Thursday, February 28, 2019

Preparing for Media Interviews in Five Simple Steps

You have secured a media opportunity for your spokesperson, now it’s time to get them ready! Whether you are dealing with a seasoned public speaker or an industry novice, it is important to make sure your spokesperson is comfortable and prepared before an interview. Here are some simple steps to consider for each interview:

Step 1: Background Information
Leading up to the interview, pull together background information on the reporter and media outlet. These details should go beyond just audience size and geographic reach to include why the outlet is a good fit for your story. Background on the style, tone and types of stories typical of the reporter is equally important, as they will likely be the one interacting directly with your expert.

Tip: When the spokesperson understands how this interview opportunity will meet communication goals, they will feel more comfortable during the interview.

Step 2: Key Messages/Talking Points
Even the most veteran spokespeople can find themselves going off on a tangent during an interview, veering away from original point of the opportunity. PR teams must ensure key messaging is top-of-mind during any media opportunities and worked into interview responses naturally. Create general messages to keep in mind, as well as precise talking points for anticipated questions.

Tip: Do not overwhelm the spokesperson with a script, but rather provide main messaging and a few key stats that they can pop in the story organically.

Step 3: Interview Logistics
One easy way to make a spokesperson nervous is to not have all the details of the interview ready ahead of time.
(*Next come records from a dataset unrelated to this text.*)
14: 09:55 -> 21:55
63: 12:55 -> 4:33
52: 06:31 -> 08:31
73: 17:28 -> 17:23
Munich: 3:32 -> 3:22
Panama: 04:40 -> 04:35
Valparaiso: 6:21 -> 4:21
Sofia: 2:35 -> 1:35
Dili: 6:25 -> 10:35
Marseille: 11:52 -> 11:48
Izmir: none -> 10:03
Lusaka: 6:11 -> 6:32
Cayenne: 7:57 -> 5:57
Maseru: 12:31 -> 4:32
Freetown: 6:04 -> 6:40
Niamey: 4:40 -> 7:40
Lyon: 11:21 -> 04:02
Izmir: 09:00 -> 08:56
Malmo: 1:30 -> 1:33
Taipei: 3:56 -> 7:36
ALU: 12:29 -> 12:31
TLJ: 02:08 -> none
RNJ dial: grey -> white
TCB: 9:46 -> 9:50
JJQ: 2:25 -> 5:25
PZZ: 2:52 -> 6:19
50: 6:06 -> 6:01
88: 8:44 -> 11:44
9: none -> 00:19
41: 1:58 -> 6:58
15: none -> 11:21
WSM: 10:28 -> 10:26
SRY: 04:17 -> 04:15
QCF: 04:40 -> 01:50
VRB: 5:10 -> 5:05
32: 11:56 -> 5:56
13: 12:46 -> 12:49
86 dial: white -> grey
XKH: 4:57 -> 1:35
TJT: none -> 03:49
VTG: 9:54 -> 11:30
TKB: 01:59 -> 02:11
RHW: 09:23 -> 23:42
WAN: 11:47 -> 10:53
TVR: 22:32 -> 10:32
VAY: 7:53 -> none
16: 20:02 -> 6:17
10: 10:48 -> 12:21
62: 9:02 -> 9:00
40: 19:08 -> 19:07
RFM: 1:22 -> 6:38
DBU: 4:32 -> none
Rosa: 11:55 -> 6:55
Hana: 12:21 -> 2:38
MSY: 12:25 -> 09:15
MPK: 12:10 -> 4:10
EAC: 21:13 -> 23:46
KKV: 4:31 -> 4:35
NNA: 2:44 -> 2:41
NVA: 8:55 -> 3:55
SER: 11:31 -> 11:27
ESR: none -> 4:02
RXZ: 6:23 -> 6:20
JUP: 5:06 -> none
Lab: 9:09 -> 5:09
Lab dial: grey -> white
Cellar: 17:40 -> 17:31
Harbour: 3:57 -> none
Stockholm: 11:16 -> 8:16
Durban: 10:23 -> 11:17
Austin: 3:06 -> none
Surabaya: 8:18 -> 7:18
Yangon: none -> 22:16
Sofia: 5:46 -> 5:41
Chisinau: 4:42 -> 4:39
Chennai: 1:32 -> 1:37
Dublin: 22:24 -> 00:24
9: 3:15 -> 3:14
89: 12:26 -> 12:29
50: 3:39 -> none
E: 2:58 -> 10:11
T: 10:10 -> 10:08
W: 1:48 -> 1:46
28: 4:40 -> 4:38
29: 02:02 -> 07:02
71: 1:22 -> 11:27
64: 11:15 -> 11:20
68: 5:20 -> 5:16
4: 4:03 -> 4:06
Ensure your client and team have accurate information on the date, time, location and other logistics prior to the interview so necessary arrangements can be made. The small details can quickly turn a simple interview into a stressful disaster without careful planning and coordination.

Tip: Always double check the information your team has is the same as the reporter, and provide regular updates to ensure everyone is on the same page.

Step 4: Media Training Tips
Whether it is talking too fast, not standing still or sharing too much information, even professional spokespeople may have bad habits to break. Based on the type of interview (phone or TV), develop a list of basic interview best practices to help prep the spokesperson so he or she feels ready and is not self-conscious when answering questions.

Here are a few to keep in mind: 
  • Keep answers short and concise
  • Speak slowly and take breaths when you need to think about an answer
  • Smile when appropriate
  • Avoid clothing with large words or brands, as well as “jingly” jewelry
  • Find a comfortable stance to avoid swaying
Tip: Remind your spokesperson of basic rules, like not fidgeting or avoiding busy patterns. They may seem obvious to you, but are likely not as well known to your expert.

Step 5: Practice, Practice, Practice
Reading and understanding talking points is one thing, but using them correctly in a response to a reporter requires a different skill set. Set aside time before the interview to talk through tough questions and allow the spokesperson to run through potential answers. These practice interviews can range from a simple over-the-phone discussion to a more thorough, role-playing rehearsal. The goal is make sure the spokesperson is comfortable with the topic, key messages and interview format before the actual interview.

Tip: Develop a variety of question types to help train the spokesperson on how to adapt to difficult questions and steer the conversation back to key messages.